BEGIN Records supplied

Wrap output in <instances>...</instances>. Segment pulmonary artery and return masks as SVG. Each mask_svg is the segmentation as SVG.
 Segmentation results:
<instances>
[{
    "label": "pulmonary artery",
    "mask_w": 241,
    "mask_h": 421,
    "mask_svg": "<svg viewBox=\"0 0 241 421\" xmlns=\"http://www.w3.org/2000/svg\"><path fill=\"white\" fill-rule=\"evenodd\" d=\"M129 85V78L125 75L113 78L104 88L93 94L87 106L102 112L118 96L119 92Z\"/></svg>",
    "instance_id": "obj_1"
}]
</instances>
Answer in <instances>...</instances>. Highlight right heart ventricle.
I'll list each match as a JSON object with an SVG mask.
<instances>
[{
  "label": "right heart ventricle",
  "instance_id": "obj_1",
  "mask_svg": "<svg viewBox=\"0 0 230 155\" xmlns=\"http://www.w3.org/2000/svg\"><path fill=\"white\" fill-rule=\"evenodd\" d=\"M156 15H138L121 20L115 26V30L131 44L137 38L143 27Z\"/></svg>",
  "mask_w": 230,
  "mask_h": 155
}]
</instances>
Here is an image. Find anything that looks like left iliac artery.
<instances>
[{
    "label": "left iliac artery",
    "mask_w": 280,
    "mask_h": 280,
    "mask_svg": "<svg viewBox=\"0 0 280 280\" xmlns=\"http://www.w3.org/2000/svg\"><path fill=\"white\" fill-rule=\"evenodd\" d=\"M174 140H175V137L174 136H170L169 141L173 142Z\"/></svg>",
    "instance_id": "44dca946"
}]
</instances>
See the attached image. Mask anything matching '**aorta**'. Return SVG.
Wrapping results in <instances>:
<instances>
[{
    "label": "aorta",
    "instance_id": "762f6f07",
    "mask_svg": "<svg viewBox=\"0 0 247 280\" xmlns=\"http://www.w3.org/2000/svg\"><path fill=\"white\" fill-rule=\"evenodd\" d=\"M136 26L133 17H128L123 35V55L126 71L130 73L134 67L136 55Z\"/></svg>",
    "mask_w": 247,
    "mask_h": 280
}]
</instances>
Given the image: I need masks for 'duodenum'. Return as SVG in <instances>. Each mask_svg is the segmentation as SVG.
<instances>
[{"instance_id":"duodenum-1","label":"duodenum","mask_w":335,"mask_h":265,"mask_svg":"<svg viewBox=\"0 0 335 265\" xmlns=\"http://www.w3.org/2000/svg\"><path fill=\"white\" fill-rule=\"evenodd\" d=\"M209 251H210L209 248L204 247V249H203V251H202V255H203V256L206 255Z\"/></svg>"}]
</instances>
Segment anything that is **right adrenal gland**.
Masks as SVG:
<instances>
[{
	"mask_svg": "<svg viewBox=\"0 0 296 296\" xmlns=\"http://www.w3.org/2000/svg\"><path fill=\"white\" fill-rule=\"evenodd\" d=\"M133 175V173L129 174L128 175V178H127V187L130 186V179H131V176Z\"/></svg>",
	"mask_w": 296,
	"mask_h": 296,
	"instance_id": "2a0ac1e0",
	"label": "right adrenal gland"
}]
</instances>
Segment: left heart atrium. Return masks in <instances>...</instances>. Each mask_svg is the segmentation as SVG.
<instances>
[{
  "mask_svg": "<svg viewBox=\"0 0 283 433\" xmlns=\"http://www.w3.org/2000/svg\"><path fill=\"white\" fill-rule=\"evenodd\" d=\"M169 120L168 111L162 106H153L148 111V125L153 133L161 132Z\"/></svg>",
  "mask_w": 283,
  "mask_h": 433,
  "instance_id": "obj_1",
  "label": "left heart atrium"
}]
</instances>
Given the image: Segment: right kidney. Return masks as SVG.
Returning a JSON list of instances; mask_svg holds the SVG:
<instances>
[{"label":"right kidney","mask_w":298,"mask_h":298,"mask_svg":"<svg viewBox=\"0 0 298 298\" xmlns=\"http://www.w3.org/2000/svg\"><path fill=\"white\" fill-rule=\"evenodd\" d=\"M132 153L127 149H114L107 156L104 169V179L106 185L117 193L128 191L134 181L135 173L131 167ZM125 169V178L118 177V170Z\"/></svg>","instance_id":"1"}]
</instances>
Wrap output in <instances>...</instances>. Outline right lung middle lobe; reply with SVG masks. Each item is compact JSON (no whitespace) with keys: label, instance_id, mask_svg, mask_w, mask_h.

END Records supplied

_Task goal_: From the line with "Segment anything that" to the final line of the entries above, return every line exactly as written.

_Output of the exercise_:
Segment anything that is **right adrenal gland**.
Masks as SVG:
<instances>
[{
	"mask_svg": "<svg viewBox=\"0 0 296 296\" xmlns=\"http://www.w3.org/2000/svg\"><path fill=\"white\" fill-rule=\"evenodd\" d=\"M133 175V173L129 174L128 175V178H127V187L130 186V179H131V176Z\"/></svg>",
	"mask_w": 296,
	"mask_h": 296,
	"instance_id": "2a0ac1e0",
	"label": "right adrenal gland"
}]
</instances>
Segment: left heart atrium. Return masks in <instances>...</instances>. Each mask_svg is the segmentation as SVG.
<instances>
[{
  "mask_svg": "<svg viewBox=\"0 0 283 433\" xmlns=\"http://www.w3.org/2000/svg\"><path fill=\"white\" fill-rule=\"evenodd\" d=\"M169 120L168 111L162 106H153L148 111V125L153 133L161 132Z\"/></svg>",
  "mask_w": 283,
  "mask_h": 433,
  "instance_id": "obj_1",
  "label": "left heart atrium"
}]
</instances>
Given the image: Segment: right kidney. Return masks as SVG.
Returning a JSON list of instances; mask_svg holds the SVG:
<instances>
[{"label":"right kidney","mask_w":298,"mask_h":298,"mask_svg":"<svg viewBox=\"0 0 298 298\" xmlns=\"http://www.w3.org/2000/svg\"><path fill=\"white\" fill-rule=\"evenodd\" d=\"M132 153L127 149H114L107 156L104 169V179L106 185L117 193L128 191L134 181L135 173L131 167ZM125 169V178L118 177V170Z\"/></svg>","instance_id":"1"}]
</instances>
Wrap output in <instances>...</instances>. Outline right lung middle lobe; reply with SVG masks. Each item is compact JSON (no whitespace) with keys: label, instance_id, mask_svg, mask_w, mask_h.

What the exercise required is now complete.